Prevailing Winds "For the Lord is the Spirit, and where the Spirit of the Lord is there is freedom . . ." 2 Cor. 3:17, TNIV

December 4, 2009

Oh, To Be A Biblical Literalist In Times Of War

Filed under: Uncategorized — keelyem @ 7:03 pm

How I wish those committed to Biblical inerrancy and the plain reading of God’s Word would direct their crusade for a high view of the Scriptures to the fields of Iraq and Afghanistan. I don’t know how much more clear “Love your enemies” can be — not for the country’s political leaders, who may or may not be Christians and who may or may not hold to a high view of Scripture in anything not involving sex if they are, but to every born-again believer in Christ Jesus in this or any other country.

Government may act in a way that honors both God and God’s intention for civil authority. Or, as is more often the case, it may not.

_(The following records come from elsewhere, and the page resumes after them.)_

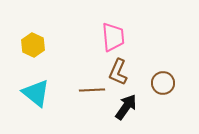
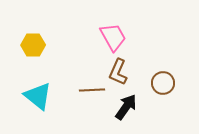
pink trapezoid: rotated 24 degrees counterclockwise
yellow hexagon: rotated 25 degrees counterclockwise
cyan triangle: moved 2 px right, 3 px down
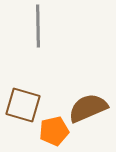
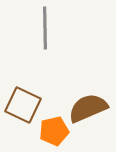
gray line: moved 7 px right, 2 px down
brown square: rotated 9 degrees clockwise
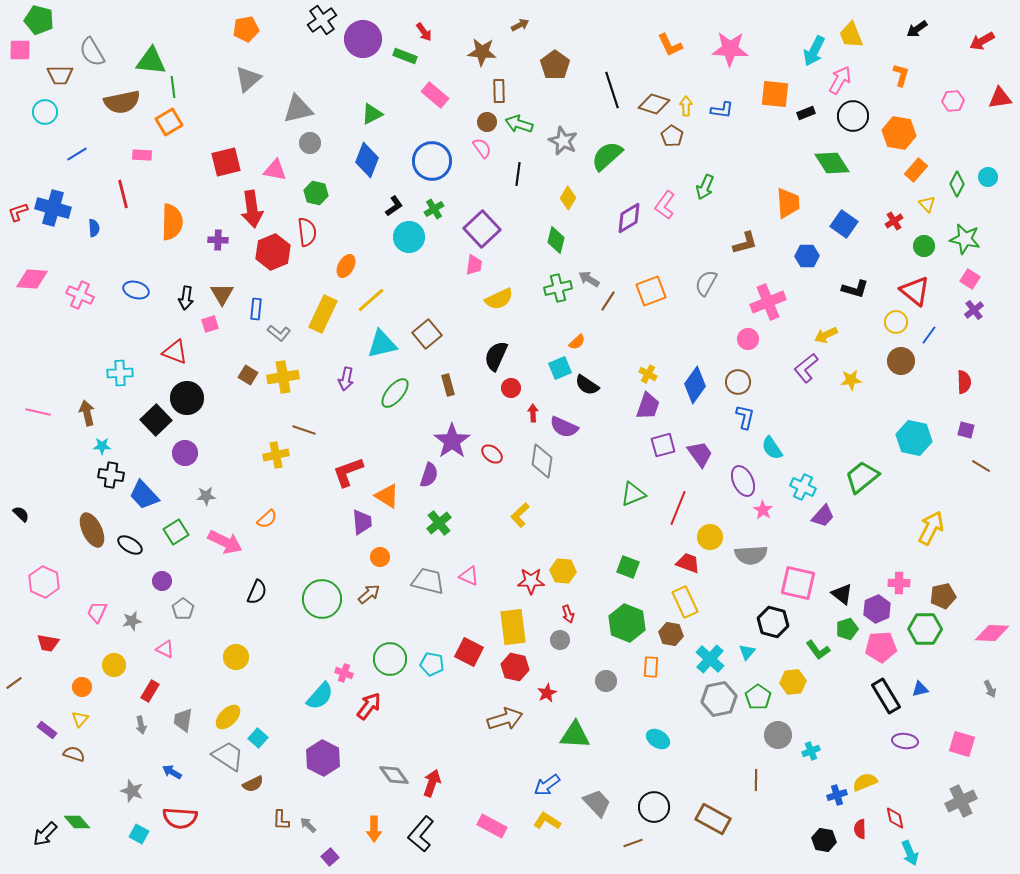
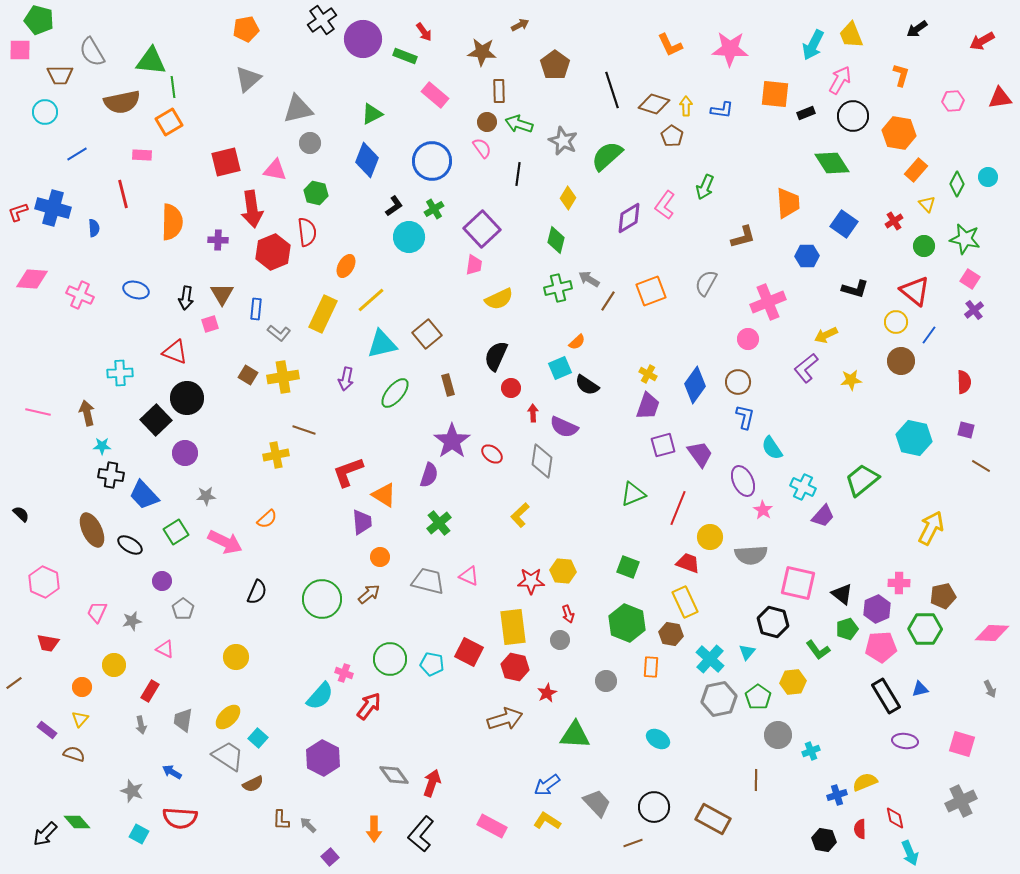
cyan arrow at (814, 51): moved 1 px left, 6 px up
brown L-shape at (745, 243): moved 2 px left, 6 px up
green trapezoid at (862, 477): moved 3 px down
orange triangle at (387, 496): moved 3 px left, 1 px up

But governments are established, endorsed, and empowered by the people in them, people who may know Christ as Savior, who may be sufficiently Christian-ish to do good, or who act virtuously or maliciously as adherents of any faith. Worse, of course, and my focus here, are those who claim the name of Christ Jesus and then act, as agents of government, in ways that are utterly inconsistent with his teachings. They lead us into war, and those of us who follow Christ must decide how to respond.

Prayer is always the first response, and for the Christian who seeks to fully live out Christ’s teachings and who, like me, fails miserably, supplication must be accompanied by submission — to a God greater than ourselves, and to the bitter confession that we live in a world in whose evil we more than gladly participate. In war, our nascent pacifism or our embrace of Augustinian “Just War” criteria must be enlivened by genuine concern for our soldiers. In this case, they were sold a lie (Iraq had nothing to do with 9/11 and wasn’t a WMD threat) or are lambs sacrificed in a game (Afghanistan) that has no possibility of victory until the U.S. acknowledges its errors, takes responsibility for the loss of life and the loss of its standing in the eyes of Muslim and other nations, and leaves Afghanistan to its own people.

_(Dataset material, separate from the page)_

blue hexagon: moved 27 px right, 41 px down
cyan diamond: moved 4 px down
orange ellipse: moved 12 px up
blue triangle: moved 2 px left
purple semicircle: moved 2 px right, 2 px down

The soldiers, as soldiers, aren’t at fault. Most are dedicated patriots who need our support and our prayers for the healing that only Christ can offer. Others — this has to be acknowledged — likely enlisted so they could kick some Muslim ass, and they need our rebuke and guidance and our prayers for the cleansing that only Christ can offer. And woe be it to a nation that lies to and lures its young into war and then fails to care for them — physically, mentally, emotionally and economically — when they return from having done what it bade them to do.

God cannot be pleased with the original response to 9/11, with the origin of this war, with the thousands of acts of unnecessary violence committed by or perpetuated against our soldiers, and with the War on Terrorism’s desperate continuation in the hope that somehow we’ll all be made safer. The Gospels give us clear teaching on how to respond individually to violence; the corporate response is only made possible by hundreds of thousands of individual responses, a reality that calls to mind an anti-war poster I had hanging in my bedroom while growing up that I’ll paraphrase here:

What if they gave a war and all of Christ’s disciples were so committed to the Bible that they refused to show up?